═════ Dataset content ═════

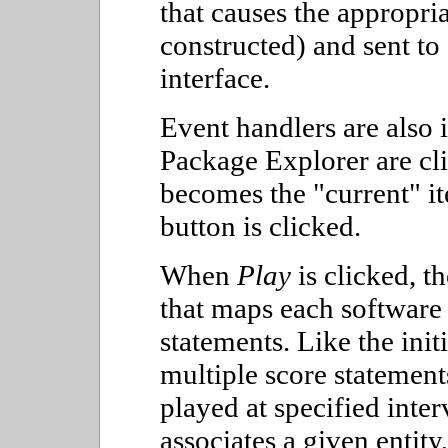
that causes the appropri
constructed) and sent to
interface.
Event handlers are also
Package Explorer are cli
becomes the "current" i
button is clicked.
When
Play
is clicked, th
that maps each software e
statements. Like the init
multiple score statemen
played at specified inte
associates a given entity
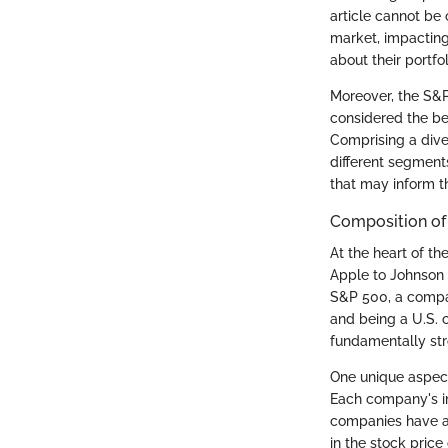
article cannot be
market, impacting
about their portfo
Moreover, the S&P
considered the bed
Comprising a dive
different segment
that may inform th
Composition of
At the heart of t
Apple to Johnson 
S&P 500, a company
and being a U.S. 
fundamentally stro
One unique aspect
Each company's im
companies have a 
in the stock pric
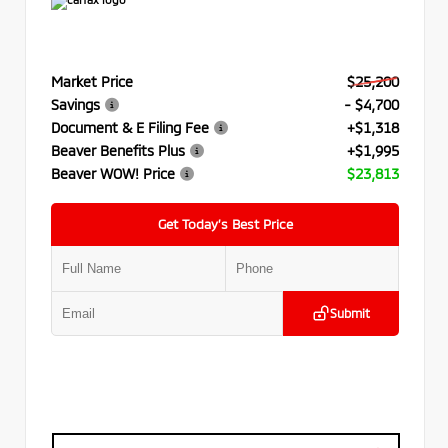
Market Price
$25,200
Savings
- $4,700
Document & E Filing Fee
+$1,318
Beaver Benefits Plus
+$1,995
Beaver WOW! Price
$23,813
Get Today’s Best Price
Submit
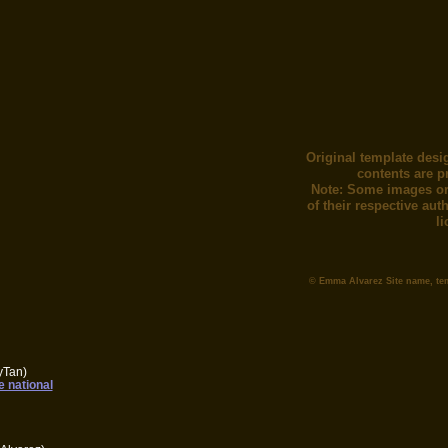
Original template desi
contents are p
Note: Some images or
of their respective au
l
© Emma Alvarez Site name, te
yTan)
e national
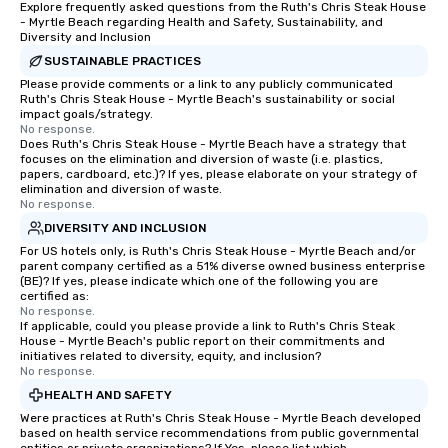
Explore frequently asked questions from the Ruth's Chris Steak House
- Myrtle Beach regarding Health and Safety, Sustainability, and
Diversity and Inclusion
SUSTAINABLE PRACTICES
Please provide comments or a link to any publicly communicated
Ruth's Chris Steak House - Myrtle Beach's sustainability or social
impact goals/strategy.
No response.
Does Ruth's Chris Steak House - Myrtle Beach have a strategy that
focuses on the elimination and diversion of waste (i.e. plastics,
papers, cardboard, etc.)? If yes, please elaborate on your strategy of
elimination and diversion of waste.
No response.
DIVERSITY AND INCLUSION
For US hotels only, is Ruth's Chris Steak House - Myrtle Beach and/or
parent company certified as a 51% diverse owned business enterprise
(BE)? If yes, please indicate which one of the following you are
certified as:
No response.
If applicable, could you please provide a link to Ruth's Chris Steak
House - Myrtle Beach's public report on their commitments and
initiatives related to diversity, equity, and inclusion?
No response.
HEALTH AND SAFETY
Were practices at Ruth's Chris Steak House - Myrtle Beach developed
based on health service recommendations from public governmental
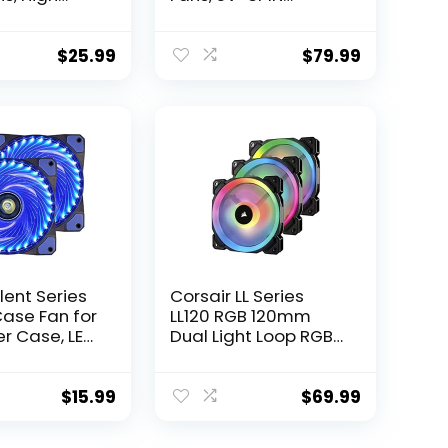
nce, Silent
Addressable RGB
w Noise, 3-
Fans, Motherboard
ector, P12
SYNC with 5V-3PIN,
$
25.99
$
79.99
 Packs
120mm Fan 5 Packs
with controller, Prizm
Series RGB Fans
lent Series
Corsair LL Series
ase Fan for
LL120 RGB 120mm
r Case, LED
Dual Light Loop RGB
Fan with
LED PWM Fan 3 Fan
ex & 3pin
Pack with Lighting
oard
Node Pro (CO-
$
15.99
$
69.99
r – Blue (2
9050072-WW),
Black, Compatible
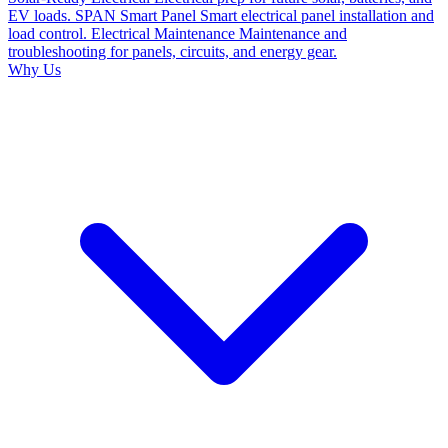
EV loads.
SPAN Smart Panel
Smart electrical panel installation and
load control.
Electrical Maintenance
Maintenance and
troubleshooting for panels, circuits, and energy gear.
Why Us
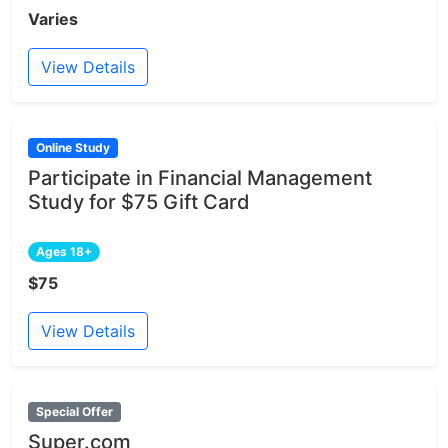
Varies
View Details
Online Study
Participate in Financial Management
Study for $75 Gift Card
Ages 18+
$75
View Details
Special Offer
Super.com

═════
═════ Dataset content ═════

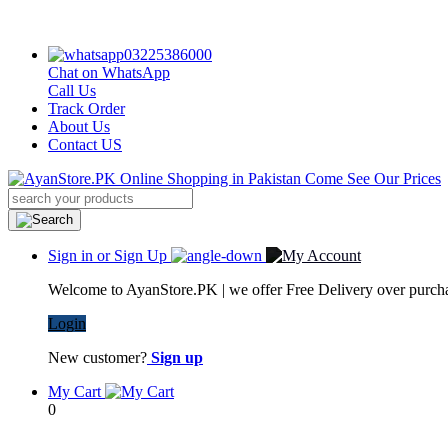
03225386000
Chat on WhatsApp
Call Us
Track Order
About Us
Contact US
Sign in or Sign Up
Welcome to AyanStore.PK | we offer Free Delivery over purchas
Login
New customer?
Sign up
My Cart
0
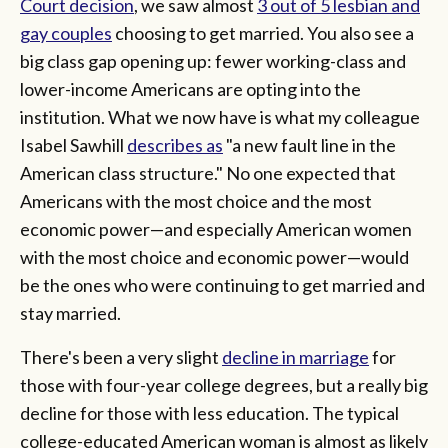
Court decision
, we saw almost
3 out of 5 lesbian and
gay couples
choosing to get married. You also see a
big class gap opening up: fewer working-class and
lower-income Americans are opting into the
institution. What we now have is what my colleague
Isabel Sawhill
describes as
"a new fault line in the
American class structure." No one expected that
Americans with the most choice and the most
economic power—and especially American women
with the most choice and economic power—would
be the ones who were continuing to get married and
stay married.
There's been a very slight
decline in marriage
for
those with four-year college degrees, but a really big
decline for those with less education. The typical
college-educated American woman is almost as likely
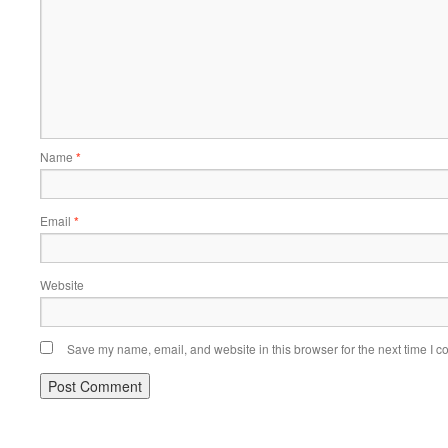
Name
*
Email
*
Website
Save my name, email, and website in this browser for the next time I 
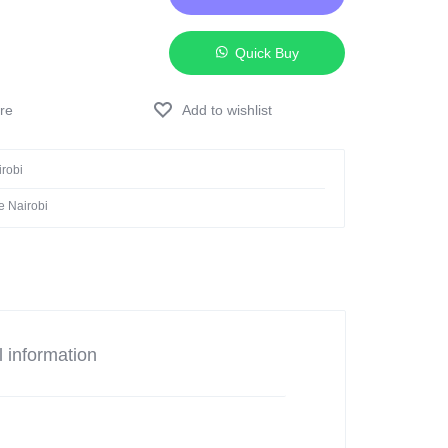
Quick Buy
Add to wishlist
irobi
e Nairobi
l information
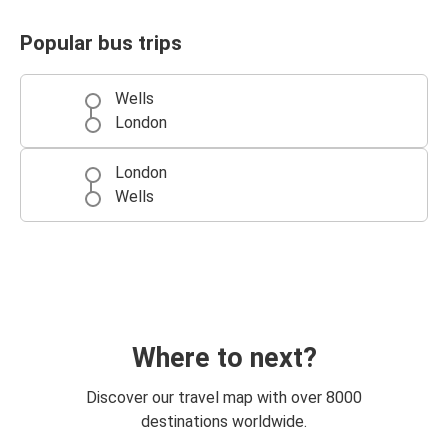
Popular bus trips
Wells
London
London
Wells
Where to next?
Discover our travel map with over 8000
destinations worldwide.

═════

• [Task to complete]: In the listing above, find the line containing "There's been a very slight" and the line containing "destinations worldwide."; print those lines and every line between them exactly, leaving out pictures.

• [Result of the exercise]:
There's been a very slight
decline in marriage
for
those with four-year college degrees, but a really big
decline for those with less education. The typical
college-educated American woman is almost as likely
Name
*
Email
*
Website
Save my name, email, and website in this browser for the next time I 
Quick Buy
Add to wishlist
irobi
e Nairobi
l information
Popular bus trips
Wells
London
London
Wells
Where to next?
Discover our travel map with over 8000
destinations worldwide.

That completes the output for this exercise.